Stored data
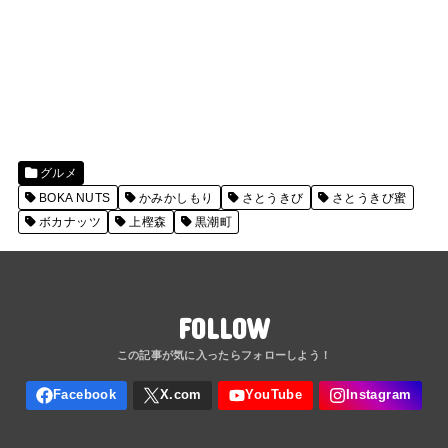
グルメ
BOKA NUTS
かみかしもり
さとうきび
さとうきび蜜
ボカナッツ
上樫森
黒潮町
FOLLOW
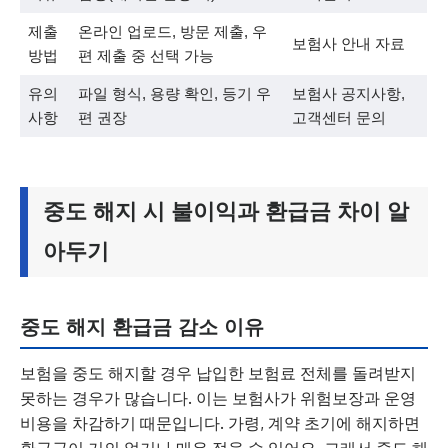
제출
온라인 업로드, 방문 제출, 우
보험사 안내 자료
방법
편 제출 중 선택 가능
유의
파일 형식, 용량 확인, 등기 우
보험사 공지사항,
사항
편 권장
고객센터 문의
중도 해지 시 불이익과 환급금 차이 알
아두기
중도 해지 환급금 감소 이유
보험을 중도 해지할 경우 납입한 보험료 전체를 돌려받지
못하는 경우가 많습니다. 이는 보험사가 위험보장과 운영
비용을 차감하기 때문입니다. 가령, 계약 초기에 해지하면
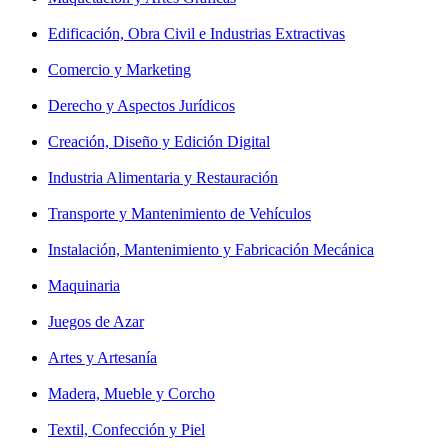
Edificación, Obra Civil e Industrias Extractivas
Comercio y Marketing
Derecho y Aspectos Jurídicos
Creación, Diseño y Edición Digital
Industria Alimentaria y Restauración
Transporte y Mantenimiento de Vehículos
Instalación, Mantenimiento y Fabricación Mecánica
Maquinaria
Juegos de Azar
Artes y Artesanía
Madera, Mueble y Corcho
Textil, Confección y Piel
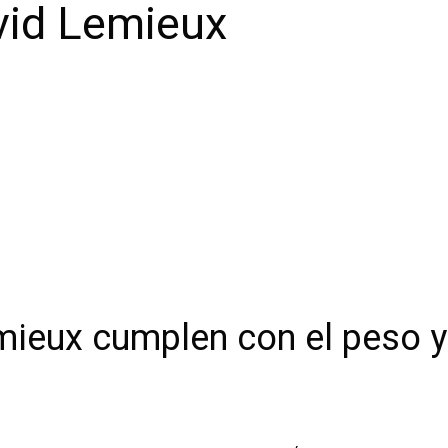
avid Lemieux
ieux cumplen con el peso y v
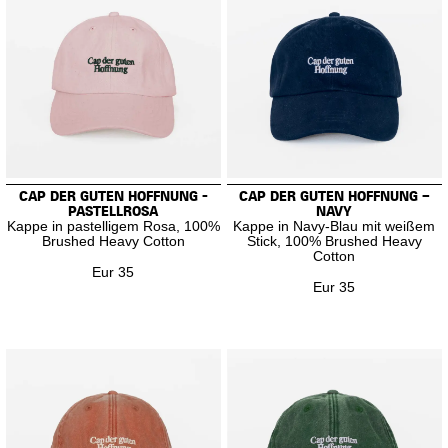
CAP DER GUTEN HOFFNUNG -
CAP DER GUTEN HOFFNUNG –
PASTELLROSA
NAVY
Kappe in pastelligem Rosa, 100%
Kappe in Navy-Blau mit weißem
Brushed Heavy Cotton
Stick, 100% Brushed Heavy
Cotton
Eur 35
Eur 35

...

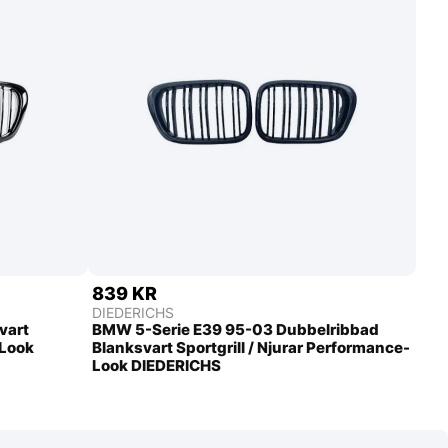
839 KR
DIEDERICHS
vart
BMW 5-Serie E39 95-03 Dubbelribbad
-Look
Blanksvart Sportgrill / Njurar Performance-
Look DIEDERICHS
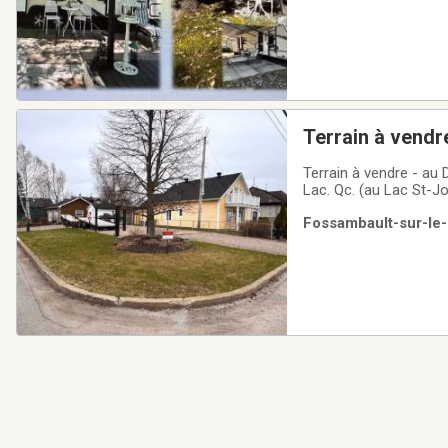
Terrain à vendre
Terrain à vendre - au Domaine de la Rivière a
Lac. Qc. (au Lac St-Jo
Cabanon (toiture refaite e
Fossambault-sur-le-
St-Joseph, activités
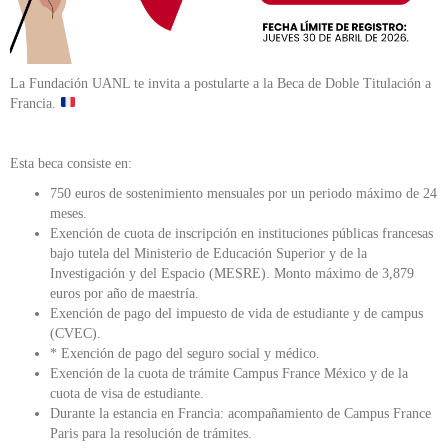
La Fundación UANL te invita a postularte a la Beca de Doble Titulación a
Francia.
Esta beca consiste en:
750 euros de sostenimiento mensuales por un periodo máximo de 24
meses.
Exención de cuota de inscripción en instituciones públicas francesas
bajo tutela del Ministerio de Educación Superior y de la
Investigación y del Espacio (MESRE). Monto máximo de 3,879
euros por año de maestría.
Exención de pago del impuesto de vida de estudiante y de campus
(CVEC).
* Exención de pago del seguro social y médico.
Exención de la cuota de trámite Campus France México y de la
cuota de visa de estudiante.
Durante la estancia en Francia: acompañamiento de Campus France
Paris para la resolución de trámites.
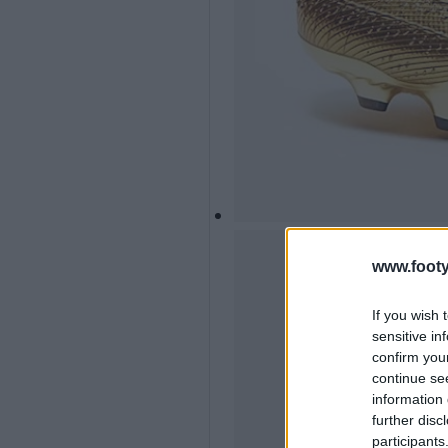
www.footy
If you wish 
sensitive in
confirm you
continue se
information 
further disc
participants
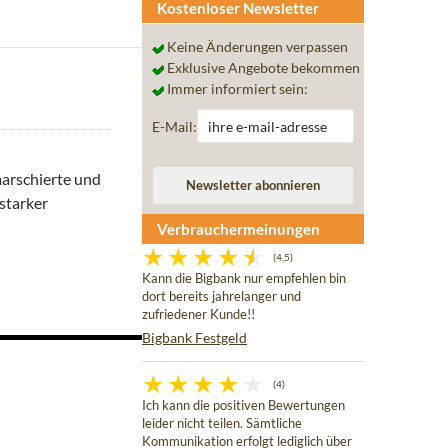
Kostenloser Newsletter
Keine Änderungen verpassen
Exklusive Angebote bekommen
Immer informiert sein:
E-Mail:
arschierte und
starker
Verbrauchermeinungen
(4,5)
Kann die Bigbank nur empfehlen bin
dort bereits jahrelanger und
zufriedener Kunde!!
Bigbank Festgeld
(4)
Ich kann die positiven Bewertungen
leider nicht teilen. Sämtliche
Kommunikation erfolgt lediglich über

» **EXERCISE DETAILS**: Where a line of the records has the string "HOFFNUNG", copy that line.

» **OUTPUT FOR THIS TASK**:
CAP DER GUTEN HOFFNUNG -
CAP DER GUTEN HOFFNUNG –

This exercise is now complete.